BTW, Downhome, I am "Feral Nature" that's my ADGA herd name....feralfemale is someone else


----------



## BlueHeronFarm (Feb 9, 2007)

OT confession, Diane - for a while I didn't notice the difefrence in handle names - I would read your eminently reasonable goat posts and then see Feral Females' GC posts and think they were all you. It earned you the nickname "Crazy Diane" in our house until my hubby pointed out that it was really just FF tha was nutty. 

Downhome - Feral Nature has great how-to photos.


----------



## Feral Nature (Feb 21, 2007)

heh heh.....little do you know....I AM crazy Diane at OUR hose....being BiPolar and all....perhaps I am more like FeralFemale than you know....Poor girl, we are talking behind her back and I have never even read one of her posts! Perhaps she is a kindred spirit!


----------



## BlueHeronFarm (Feb 9, 2007)

Oh -- she's a fun nutty - but nutty nonetheless. I call her nutty in GC - I think it's all cool.

Well--- we'll just keep calling you Crazy Diane then - until we finally get to meet you somewhere - then we'll see.


----------



## DownHome (Jan 20, 2006)

Please accept my apologies Feral Nature. I just remembered the Feral part and just assumed it was the other one. I've seen lots of her posts out there.

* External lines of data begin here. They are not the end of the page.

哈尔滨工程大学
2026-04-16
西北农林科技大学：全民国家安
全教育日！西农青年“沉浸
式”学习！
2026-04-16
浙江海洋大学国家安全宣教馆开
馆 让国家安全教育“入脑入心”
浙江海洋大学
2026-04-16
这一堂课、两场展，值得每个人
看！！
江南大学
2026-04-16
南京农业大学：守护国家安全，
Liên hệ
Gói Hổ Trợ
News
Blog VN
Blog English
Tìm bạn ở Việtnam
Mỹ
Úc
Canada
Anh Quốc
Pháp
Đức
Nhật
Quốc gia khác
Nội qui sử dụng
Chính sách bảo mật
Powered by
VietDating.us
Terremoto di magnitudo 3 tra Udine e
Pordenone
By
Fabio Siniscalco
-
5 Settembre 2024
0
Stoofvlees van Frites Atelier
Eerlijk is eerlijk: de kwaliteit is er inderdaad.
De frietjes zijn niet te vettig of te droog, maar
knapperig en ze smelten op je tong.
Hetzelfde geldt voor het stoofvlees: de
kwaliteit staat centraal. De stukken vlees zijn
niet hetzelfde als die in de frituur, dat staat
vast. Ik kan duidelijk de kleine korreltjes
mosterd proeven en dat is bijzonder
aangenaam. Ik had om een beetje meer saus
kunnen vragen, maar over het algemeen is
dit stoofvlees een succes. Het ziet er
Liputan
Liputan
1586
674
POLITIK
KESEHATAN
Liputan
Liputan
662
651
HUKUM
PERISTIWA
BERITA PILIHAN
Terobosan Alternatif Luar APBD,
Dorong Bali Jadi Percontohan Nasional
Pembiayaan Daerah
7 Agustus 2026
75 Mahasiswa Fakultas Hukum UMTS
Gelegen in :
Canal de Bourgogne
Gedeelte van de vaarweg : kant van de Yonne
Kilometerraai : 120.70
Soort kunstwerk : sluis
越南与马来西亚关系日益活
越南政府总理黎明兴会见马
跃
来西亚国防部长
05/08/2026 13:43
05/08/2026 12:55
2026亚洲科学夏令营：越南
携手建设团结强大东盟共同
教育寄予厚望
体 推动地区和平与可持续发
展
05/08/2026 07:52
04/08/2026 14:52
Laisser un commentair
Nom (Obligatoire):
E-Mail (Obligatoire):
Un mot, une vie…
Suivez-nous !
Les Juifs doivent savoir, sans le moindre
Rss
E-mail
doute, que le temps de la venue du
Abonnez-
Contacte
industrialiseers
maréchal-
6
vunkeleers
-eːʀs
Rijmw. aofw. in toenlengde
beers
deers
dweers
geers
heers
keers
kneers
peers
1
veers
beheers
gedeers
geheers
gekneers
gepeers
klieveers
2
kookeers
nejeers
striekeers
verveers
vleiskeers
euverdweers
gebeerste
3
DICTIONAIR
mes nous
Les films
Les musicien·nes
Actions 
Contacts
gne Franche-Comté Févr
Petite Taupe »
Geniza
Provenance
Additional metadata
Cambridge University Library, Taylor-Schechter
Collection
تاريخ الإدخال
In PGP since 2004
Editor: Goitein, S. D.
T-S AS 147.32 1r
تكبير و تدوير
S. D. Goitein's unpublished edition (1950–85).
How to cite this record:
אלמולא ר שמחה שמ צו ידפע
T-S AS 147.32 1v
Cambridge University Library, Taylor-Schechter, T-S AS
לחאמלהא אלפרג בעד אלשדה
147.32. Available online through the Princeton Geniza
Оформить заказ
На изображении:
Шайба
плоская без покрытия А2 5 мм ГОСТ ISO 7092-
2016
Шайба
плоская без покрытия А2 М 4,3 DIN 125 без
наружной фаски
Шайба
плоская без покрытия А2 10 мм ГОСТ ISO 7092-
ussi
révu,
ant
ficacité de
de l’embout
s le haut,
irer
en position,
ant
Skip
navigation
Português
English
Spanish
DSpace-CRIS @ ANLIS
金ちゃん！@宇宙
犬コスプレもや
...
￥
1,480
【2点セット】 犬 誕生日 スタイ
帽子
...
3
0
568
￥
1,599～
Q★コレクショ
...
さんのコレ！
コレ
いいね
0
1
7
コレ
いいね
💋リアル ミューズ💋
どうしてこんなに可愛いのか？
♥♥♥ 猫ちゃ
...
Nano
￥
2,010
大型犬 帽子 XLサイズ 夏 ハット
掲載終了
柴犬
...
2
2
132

So, thank you Feral Nature and everyone else.

Here's where I am. I figure odds are my two does will probably give me all bucks  I really don't want to have to butcher them myself. I know shame shame. The meat locker will do up to an 80 lb goat for $44. That doesn't sound to bad to me if I could get about 44 lbs of meat. $1 a lb doesn't sound to bad, but I would probably have to raise it for nearly a year to get that it sounds like. It is either that or figure $2 a lb, which really isn't that bad if you think about it.

hmmm definitely something to think about. thanks all


----------



## Feral Nature (Feb 21, 2007)

Ok, Crazy Diane the Crazy Goat Lady. If the shoe fits.


----------